Het bleek een gouden investering. In datzelfde jaar stroomden er 33 aanmeldingen van kinderen met ernstige dyslexie binnen. Dit jaar staat de teller nu al op meer dan 700. Ogink verwacht dat ouders jaarlijks ongeveer 1.000 kinderen aanmelden bij Giralis. Dat betekent wel dat het adviesbureau veel psychologen in dienst neemt, vooruitlopend op de groei. Medewerkers hebben namelijk opleidings- en inwerktijd nodig. Tel daarbij bovenop dat zorgverzekeraars pas na de behandeling – dat tot anderhalf jaar kan duren – van een kind uitbetalen en een cashflowprobleem is geboren. Ogink: ‘We krijgen een voorschot van 40 procent van zorgverzekeraars, maar op basis van het jaar ervoor. Bij een stabiel aantal aanmeldingen leidt dat niet tot een probleem. Maar als je zo hard groeit, staat het niet tot elkaar in verhouding. Want we hebben het niet over een paar ton, maar over een paar miljoen euro.’

Shortlist met vier investeerders

Doordat Giralis veel meer moet voorfinancieren dan dat hun bankrekening toelaat en ze eind 2010 bij de bank – die volgens Ogink zijn nek al enorm had uitgestoken – voor een dichte deur staat qua groeifinanciering, moest het bedrijf op zoek naar een investeerder. Samen met Lorijn van Leersum van Baker Tilly Berk stelde Giralis een shortlist van vier investeerders op, allemaal participatiemaatschappijen.

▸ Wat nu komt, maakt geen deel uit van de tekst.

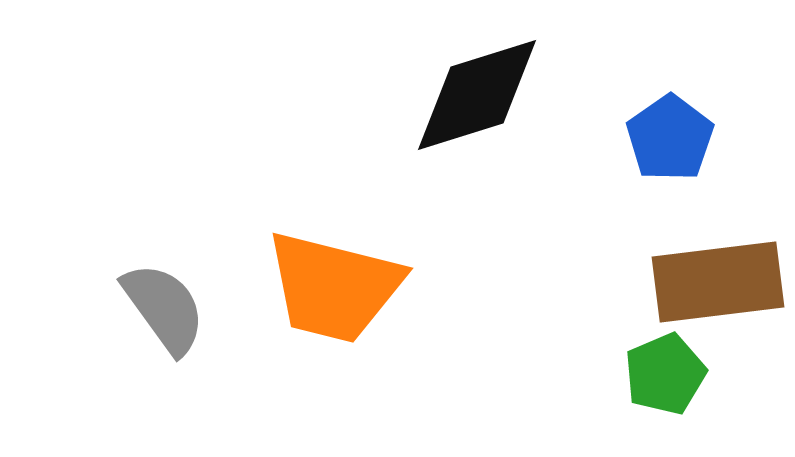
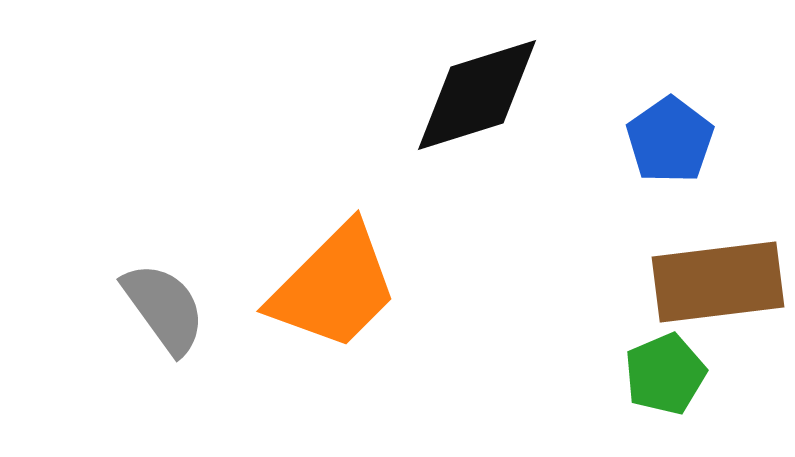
blue pentagon: moved 2 px down
orange trapezoid: rotated 59 degrees counterclockwise
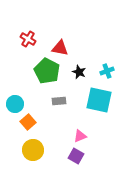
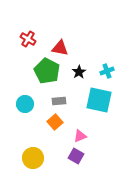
black star: rotated 16 degrees clockwise
cyan circle: moved 10 px right
orange square: moved 27 px right
yellow circle: moved 8 px down
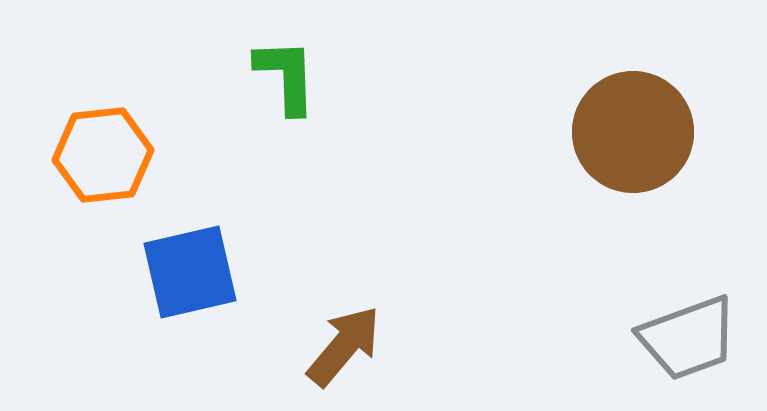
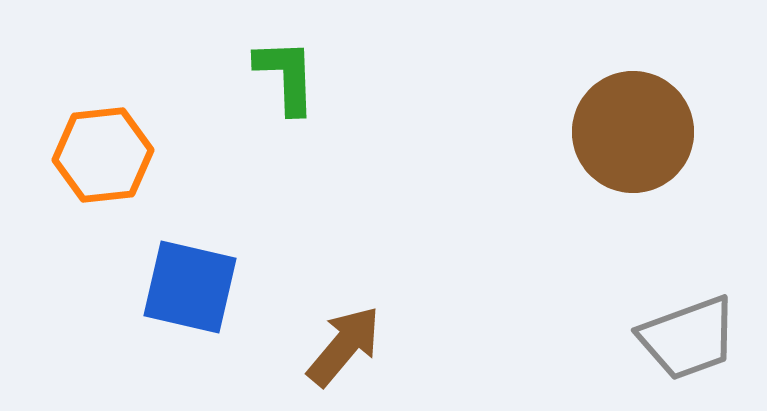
blue square: moved 15 px down; rotated 26 degrees clockwise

Ondertussen moest het adviesbureau wel iets anders regelen. Giralis was op papier nog altijd een stichting, maar die rechtsvorm heeft geen enkele waarde voor een investeerder. Een stichting en het vermogen dat erin zit is namelijk van de maatschappij. Op het moment van de omzetting naar een besloten vennootschap, was de vierkoppige directie (drie vrouwen, een man) al in gesprek met twee participatiemaatschappijen.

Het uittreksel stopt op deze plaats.